*Work to be completed*
Transcribe the following entries word for word; no picture is to appear in the copy.

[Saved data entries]
****

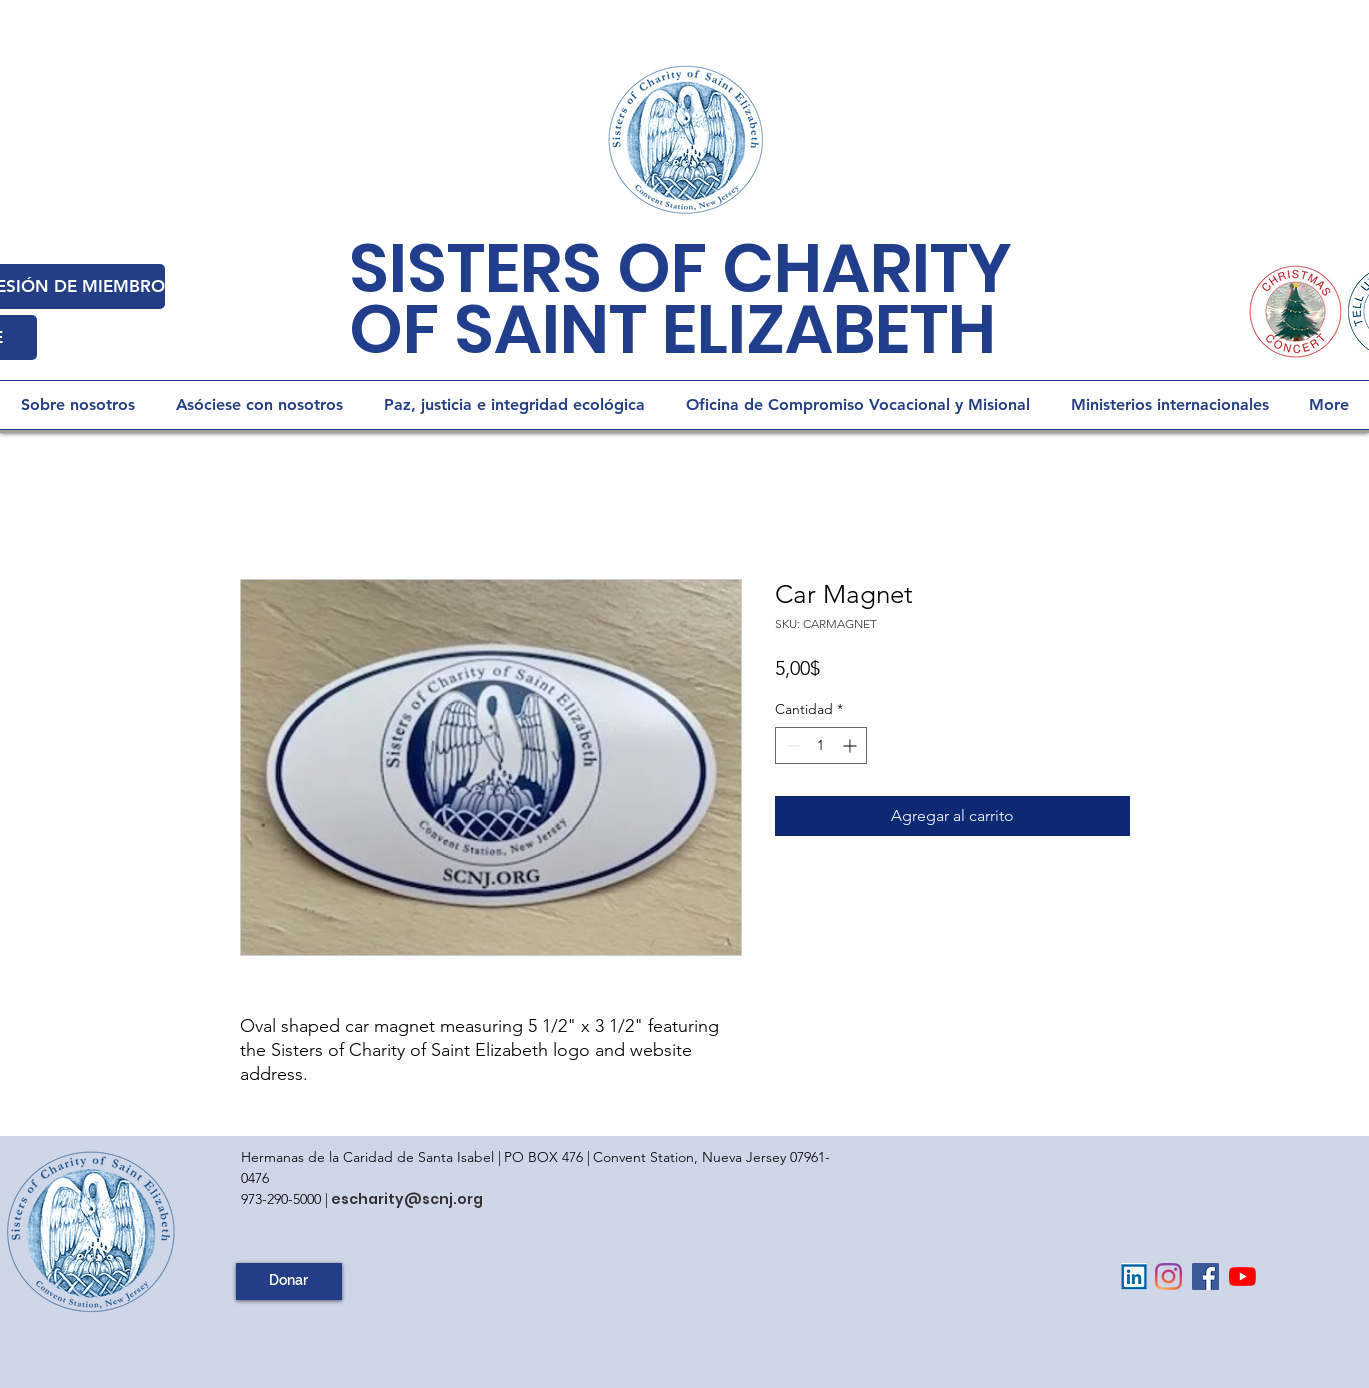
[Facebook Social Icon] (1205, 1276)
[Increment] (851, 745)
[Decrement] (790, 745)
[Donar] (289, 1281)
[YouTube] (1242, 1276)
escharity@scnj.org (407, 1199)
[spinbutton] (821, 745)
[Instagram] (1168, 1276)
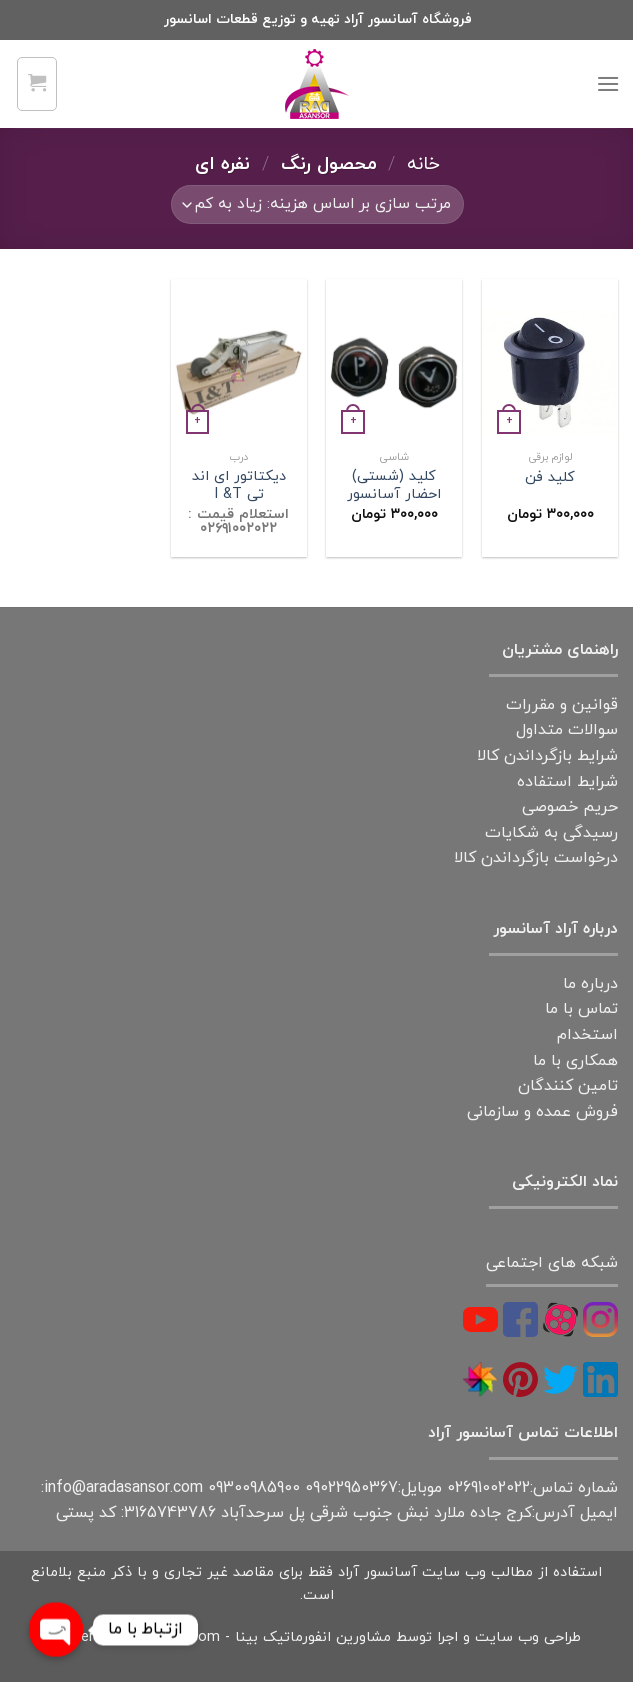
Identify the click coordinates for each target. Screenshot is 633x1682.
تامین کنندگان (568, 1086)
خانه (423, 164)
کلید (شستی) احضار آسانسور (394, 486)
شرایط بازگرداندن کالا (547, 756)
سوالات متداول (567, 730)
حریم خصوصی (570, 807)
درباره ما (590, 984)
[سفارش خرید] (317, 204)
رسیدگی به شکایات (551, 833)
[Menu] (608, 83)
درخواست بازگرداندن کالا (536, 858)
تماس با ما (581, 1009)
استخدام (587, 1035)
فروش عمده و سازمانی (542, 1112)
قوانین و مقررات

****

*Expected answer*
[Facebook Social Icon] (1205, 1276)
[Increment] (851, 745)
[Decrement] (790, 745)
[Donar] (289, 1281)
[YouTube] (1242, 1276)
escharity@scnj.org (407, 1199)
[spinbutton] (821, 745)
[Instagram] (1168, 1276)
Identify the click coordinates for each target. Screenshot is 633x1682.
تامین کنندگان (568, 1086)
خانه (423, 164)
کلید (شستی) احضار آسانسور (394, 486)
شرایط بازگرداندن کالا (547, 756)
سوالات متداول (567, 730)
حریم خصوصی (570, 807)
درباره ما (590, 984)
[سفارش خرید] (317, 204)
رسیدگی به شکایات (551, 833)
[Menu] (608, 83)
درخواست بازگرداندن کالا (536, 858)
تماس با ما (581, 1009)
استخدام (587, 1035)
فروش عمده و سازمانی (542, 1112)
قوانین و مقررات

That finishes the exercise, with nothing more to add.